Collaboration and Knowledge Sharing:

• Alignment with Security Policies: You'll work closely with IT and security teams to align Elastic Stack configurations with organizational security policies and initiatives. This includes ensuring that security measures are consistent with broader company objectives.
• Mentorship and Training: You'll share your expertise through workshops, training sessions, and mentorship of team members. This helps to build the collective knowledge and capability of Qualys Security Operations Center.
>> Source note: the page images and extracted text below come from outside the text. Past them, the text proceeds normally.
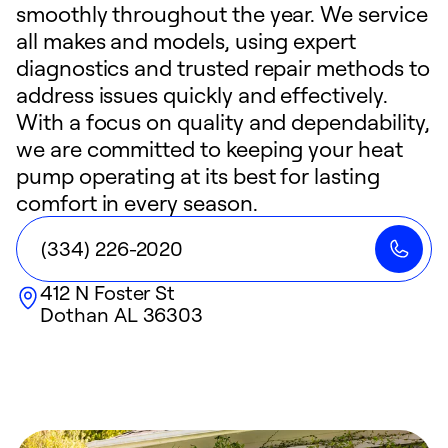
smoothly throughout the year. We service
all makes and models, using expert
diagnostics and trusted repair methods to
address issues quickly and effectively.
With a focus on quality and dependability,
we are committed to keeping your heat
pump operating at its best for lasting
comfort in every season.
(334) 226-2020
412 N Foster St
Dothan
AL
36303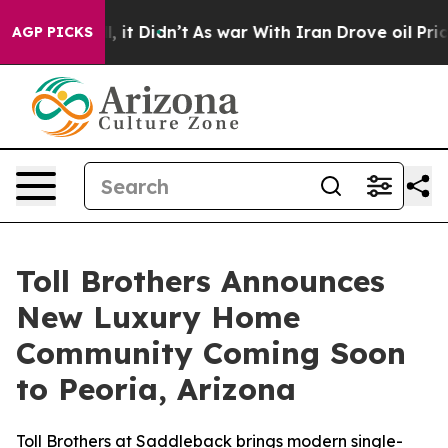
, it Didn’t
As war With Iran Drove oil Prices Higher
AGP PICKS
Toll Brothers Announces
New Luxury Home
Community Coming Soon
to Peoria, Arizona
Toll Brothers at Saddleback brings modern single-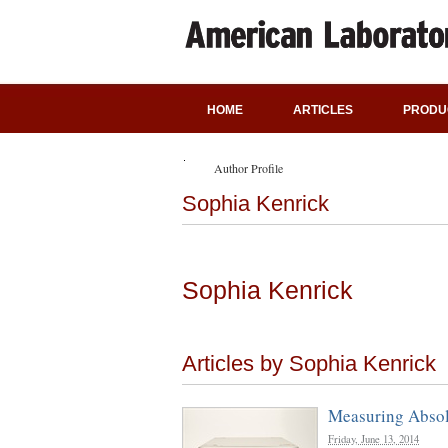
HOME
ARTICLES
PRODU
Author Profile
Sophia Kenrick
Sophia Kenrick
Articles by Sophia Kenrick
Measuring Abso
Friday, June 13, 2014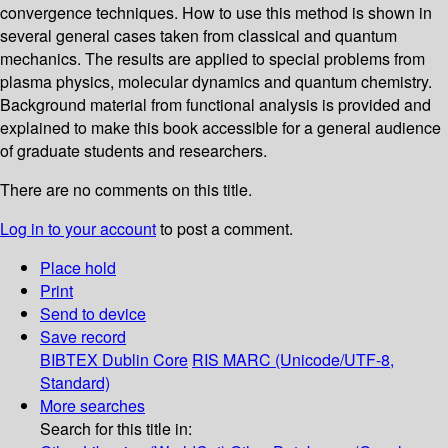
convergence techniques. How to use this method is shown in
several general cases taken from classical and quantum
mechanics. The results are applied to special problems from
plasma physics, molecular dynamics and quantum chemistry.
Background material from functional analysis is provided and
explained to make this book accessible for a general audience
of graduate students and researchers.
There are no comments on this title.
Log in to your account
to post a comment.
Place hold
Print
Send to device
Save record
BIBTEX
Dublin Core
RIS
MARC (Unicode/UTF-8,
Standard)
More searches
Search for this title in: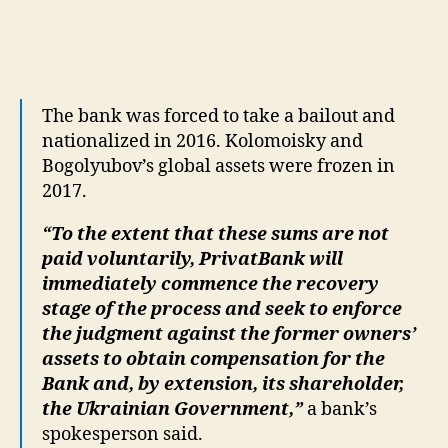
The bank was forced to take a bailout and
nationalized in 2016. Kolomoisky and
Bogolyubov’s global assets were frozen in
2017.
“To the extent that these sums are not
paid voluntarily, PrivatBank will
immediately commence the recovery
stage of the process and seek to enforce
the judgment against the former owners’
assets to obtain compensation for the
Bank and, by extension, its shareholder,
the Ukrainian Government,”
a bank’s
spokesperson said.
Qualifications we seek in you! -

• Experience in design, development, integration, testing, and implementation of a large-scale analytical data sets in ELASTIC
• Proficient in Parsing, Indexing, Searching Concepts like Hot, Warm, Cold Frozen bucketing.
• Good understanding of log collection methodologies and aggregation techniques such as syslog-ng, Windows event forwarding, API base log collection etc.
• Good understanding of SIEM architecture, log ingestion, indexing, parsing
• 2+ years of relevant experience with Elastic technologies
• Working knowledge of cloud technologies such as AWS, Azure, GCP, OCI
• Periodically Develop and maintain support documentation for technical add-ons
• Able to optimize queries, use data models and summary indexes in appropriate way to ensure searches run in most efficient and cost effective way
• Help the team with analyzing, identifying, and tuning user applications/dashboards for performance
• Strong knowledge and experience of scripting language such as Python, Bash, Powershell
• Ability to communicate effectively with all levels audience in organization
• Superior analytical and problem-solving skills
• Knowledge of IT production operations is desired

Certifications (Preferred):

• Elastic Certified Engineer (ECE) or equivalent.
• Relevant industry certifications in information security or systems administration.